Check for rupture of the sinus - inspect inferior aspect of the heart
Check position of cannula
Check if balloon is ruptured
Persistent L SVC
When giving retrograde cardioplegia, you find a L SVC. How do you manage?
Check if there is an innominate.
Present - can snare to include it below the innominate.
Not present - cannulate the L SVC and add it to venous drainage.
Coming off CPB from a mitral surgery. BP drops, ST elevation on EKG, and RV distends. You suspect air in the coronary. How do you manage?
R coronary ostium is anterior and susceptible to air embolism.
Re-institute CPB w/ high perfusion pressure to help support cardiac fct and push air through coronary into venous circulation.
Add a root vent to prevent further air migration into the coronary arteries.
A needle in the apex of the heart can be added to remove air if too much in the apex.
If patient has previous CABG and is requiring CPB, how do you manage an open LIMA?
Can clamp vs cold bypass flow
If patient has open SVGs after CABG and needs CPB, but the grafts are high on the aorta, what is an option to make room for cross clamp?
Axillary cannulation may be needed to make room for an aortic cross clamp.
In a patient w/ CABG w/ open LIMA, what is the problem with antegrade cardioplegia?
Antegrade will perfuse the OM and PDA territories, but not the LAD.
Retrograde will perfuse all.
In the setting of aortic insufficiency, discuss options for CPB.
Retrograde cardioplegia would ensure delivery. Antegrade would likely require direct delivery of cardioplegia.
How could you incompletely deliver cardioplegia if using retrograde cardioplegia assuming no L SCV? What can you do?
Tip of the retrograde cannula is distal to the middle cardiac vein. Direct retrograde insertion can help (bicaval cannulation, snare cavas, and open R atrium).
What can make retrograde cardioplegia delivery riskier in a redo operation (previous CABG)?
If you perforate the sinus, the posterior heart may be stuck, making dissecting in a bloody field more difficult. On the other dissection on the front end may damage CABGs.

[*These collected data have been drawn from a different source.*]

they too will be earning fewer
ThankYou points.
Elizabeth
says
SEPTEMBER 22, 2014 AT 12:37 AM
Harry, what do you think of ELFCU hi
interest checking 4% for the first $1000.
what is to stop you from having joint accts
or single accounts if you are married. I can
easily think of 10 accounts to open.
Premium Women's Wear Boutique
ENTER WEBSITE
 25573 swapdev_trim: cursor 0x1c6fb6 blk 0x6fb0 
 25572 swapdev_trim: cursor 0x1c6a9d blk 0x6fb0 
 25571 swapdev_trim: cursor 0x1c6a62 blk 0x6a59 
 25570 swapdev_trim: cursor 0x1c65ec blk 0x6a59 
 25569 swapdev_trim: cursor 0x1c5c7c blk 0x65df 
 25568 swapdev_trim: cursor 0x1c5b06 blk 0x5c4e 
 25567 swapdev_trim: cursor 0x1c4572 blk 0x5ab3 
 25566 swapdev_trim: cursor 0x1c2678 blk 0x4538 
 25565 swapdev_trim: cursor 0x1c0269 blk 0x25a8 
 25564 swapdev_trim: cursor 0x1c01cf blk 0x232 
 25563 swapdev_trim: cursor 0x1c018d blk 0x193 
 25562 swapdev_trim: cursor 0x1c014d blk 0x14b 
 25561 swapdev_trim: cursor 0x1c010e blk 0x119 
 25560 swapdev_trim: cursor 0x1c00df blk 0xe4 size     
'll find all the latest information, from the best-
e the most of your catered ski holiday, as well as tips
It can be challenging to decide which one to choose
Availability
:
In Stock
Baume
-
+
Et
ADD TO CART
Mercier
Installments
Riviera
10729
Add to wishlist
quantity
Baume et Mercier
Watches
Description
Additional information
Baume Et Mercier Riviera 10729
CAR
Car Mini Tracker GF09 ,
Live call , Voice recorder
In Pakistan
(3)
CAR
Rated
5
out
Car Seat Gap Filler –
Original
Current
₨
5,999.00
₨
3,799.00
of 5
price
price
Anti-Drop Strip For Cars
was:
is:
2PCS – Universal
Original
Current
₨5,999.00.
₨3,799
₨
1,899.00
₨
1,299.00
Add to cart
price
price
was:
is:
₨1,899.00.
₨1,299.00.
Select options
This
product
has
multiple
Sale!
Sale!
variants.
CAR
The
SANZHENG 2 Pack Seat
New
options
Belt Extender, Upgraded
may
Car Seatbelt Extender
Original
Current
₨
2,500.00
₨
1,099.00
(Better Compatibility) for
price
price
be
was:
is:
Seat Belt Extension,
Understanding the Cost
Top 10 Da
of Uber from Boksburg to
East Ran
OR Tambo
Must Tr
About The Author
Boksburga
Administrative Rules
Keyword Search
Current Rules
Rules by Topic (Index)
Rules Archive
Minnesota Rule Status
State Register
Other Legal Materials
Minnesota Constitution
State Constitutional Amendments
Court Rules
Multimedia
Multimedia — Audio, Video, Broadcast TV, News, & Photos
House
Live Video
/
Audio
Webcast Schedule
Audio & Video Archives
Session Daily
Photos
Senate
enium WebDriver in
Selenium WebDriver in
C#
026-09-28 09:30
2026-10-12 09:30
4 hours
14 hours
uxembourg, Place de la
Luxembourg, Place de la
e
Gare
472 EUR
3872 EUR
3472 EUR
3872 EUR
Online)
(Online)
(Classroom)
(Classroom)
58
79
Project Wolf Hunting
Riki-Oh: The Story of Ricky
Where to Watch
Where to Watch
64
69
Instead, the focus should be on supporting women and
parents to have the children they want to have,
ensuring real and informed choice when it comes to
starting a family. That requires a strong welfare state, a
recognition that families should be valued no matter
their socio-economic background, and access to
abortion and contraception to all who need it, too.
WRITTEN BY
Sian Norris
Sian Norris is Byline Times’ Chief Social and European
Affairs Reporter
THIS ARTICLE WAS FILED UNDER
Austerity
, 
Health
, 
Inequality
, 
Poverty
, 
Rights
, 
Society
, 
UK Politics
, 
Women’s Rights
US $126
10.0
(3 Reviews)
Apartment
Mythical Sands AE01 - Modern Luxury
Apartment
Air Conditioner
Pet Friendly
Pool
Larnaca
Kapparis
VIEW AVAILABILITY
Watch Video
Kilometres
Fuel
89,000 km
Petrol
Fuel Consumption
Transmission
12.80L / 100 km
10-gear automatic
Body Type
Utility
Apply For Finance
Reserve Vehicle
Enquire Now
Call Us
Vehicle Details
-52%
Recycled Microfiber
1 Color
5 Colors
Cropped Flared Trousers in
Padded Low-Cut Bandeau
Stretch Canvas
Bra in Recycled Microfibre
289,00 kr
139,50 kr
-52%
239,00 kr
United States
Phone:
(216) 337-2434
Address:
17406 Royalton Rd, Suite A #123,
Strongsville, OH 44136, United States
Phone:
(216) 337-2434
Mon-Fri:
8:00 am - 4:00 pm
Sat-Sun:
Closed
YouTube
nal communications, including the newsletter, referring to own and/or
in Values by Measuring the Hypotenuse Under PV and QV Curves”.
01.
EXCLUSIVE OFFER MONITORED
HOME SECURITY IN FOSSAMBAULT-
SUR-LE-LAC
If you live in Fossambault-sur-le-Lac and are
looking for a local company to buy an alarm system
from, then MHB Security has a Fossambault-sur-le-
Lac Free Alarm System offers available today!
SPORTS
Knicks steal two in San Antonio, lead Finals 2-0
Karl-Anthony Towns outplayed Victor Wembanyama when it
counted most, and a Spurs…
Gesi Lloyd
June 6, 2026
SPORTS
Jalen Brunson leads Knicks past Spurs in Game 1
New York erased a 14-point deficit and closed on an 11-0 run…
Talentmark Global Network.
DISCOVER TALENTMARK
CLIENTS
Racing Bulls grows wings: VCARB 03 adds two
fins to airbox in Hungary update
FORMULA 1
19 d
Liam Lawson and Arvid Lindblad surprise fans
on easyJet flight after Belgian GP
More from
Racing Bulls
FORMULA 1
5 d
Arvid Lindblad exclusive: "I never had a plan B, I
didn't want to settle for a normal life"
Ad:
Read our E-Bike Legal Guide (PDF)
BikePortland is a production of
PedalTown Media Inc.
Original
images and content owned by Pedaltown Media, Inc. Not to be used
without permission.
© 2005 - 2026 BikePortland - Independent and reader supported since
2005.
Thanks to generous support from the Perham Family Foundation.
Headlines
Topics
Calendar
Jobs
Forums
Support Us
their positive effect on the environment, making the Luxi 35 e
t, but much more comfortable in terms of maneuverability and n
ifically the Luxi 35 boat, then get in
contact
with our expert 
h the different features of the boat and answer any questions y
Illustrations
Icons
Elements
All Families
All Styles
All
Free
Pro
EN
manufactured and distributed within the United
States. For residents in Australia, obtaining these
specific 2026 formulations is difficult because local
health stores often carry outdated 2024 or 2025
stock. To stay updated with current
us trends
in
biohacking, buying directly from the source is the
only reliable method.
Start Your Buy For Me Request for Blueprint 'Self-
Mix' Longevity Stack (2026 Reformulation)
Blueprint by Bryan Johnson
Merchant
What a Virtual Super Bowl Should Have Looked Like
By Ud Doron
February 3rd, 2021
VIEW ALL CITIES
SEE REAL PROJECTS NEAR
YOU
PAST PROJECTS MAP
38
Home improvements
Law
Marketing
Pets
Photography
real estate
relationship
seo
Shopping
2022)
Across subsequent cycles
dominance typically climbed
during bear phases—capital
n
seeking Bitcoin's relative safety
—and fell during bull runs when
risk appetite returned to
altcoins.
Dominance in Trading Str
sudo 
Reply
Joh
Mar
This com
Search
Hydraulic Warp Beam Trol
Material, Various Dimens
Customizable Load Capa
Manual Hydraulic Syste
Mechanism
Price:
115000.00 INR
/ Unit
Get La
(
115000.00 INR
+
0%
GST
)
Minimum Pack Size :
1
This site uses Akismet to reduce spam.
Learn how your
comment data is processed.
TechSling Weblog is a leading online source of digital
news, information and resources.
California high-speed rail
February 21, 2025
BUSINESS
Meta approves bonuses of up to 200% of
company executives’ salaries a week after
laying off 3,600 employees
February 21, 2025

After cross clamping, 500 ml of antegrade cardioplegia is delivered, but there is poor distention of the aortic root, incomplete arrest, and LV distention. What is happening and how do you manage?
Aortic insufficiency.
Switch to retrograde cardioplegia and turn on the aortic root vent vs an LV vent to decompress the heart.
How do you ensure adequacy of retrograde cardioplegia catheter delivery?
Cessation of electrical and myocardial activity. Appropriate pressure in cannula is around 40 mmHg. Observe flow through coronary veins and arteries. Can also check coronary ostia through aortotomy for backflow. Finally, heart should be cooling.
What is a concern with retrograde cannula placement even if it works well to arrest the heart?
Myocardial edema. This is why the balloons on the cannula are not usually 100% occlusive.
Where does a persistent L SCV usually drain?
Into the coronary sinus, may partially drain via innominate V.
You attempt to infuse antegrade cardioplegia. The perfusionist notes high line pressure. How do you manage?
Stop flow. Look for kinks or clamps to r/o obstruction. Ensure pressure monitoring line is connected.
If all above ruled out, concern for dissection. Visualize the root and ask anes to look at aorta.
If dissection, cool with original aorta cannula distal to the clamp and prepare for dissection repair.